For drivers in Taiyuan, those in the team leaderboard treatment generate significantly higher revenue than those in the individual leaderboard treatment (β1β2, P < 0.01 in Table 3, columns 3 and 7) and marginally higher revenue than those in the control condition (64.55 CNY, P < 0.10; Table 3, column 7). It is worth noting that those in the individual leaderboard treatment exhibit a marginally significant reduction in average weekly revenue during the postintervention contest compared to the control group (–60.63 CNY, P < 0.10; Table 3, column 7). Again, we observe no treatment effect for Kunming drivers (Table 3, columns 4 and 8). Based on a theoretical model of individual status contests (56), depending on the properties of the ability distribution function, the aggregate revenue under an individual leaderboard can be lower than that under the control condition, as we observe in Taiyuan. We state our results related to the persistence of our treatment effect below.

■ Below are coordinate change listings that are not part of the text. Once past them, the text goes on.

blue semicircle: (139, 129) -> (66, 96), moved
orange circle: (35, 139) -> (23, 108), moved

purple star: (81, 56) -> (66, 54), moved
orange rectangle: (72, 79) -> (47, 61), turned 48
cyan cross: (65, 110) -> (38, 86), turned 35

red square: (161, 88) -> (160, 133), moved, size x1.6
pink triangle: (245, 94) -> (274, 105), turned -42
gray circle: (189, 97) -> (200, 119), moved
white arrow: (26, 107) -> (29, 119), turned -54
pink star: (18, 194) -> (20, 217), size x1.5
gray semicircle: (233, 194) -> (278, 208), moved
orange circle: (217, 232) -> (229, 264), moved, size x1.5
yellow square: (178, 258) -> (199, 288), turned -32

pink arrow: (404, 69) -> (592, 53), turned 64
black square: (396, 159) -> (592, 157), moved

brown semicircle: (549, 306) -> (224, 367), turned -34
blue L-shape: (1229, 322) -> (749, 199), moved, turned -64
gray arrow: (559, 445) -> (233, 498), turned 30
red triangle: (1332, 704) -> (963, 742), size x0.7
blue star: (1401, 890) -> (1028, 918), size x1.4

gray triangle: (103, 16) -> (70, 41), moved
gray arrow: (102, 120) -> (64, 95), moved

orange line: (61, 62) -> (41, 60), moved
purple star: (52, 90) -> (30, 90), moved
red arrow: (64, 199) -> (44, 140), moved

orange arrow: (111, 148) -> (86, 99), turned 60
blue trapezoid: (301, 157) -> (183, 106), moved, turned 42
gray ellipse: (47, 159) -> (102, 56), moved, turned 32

Result 2 (treatment persistence):

During the 1-wk postintervention contest, drivers in the team leaderboard treatment work 64 min longer and generate 2.82% higher weekly revenue compared to those in the control group, whereas the individual leaderboard treatment no longer has an effect. The team treatment effects are driven by drivers in Beijing and Taiyuan.

In addition to testing whether teams incentivize individual drivers to generate more revenue, we are interested in whether these individuals are more likely to continue working as drivers. Driver retention is a key challenge for ride-sharing platforms across the globe. As such, an important goal for our intervention is to evaluate the effects of virtual teams on driver retention. Specifically, we hypothesize that drivers who are part of a virtual team are more likely to continue as drivers than those in the control group.

Hypothesis 3

(Retention). Drivers in the team and individual leaderboard conditions are more likely to stay in the platform than those in the control condition both during and after our experiment.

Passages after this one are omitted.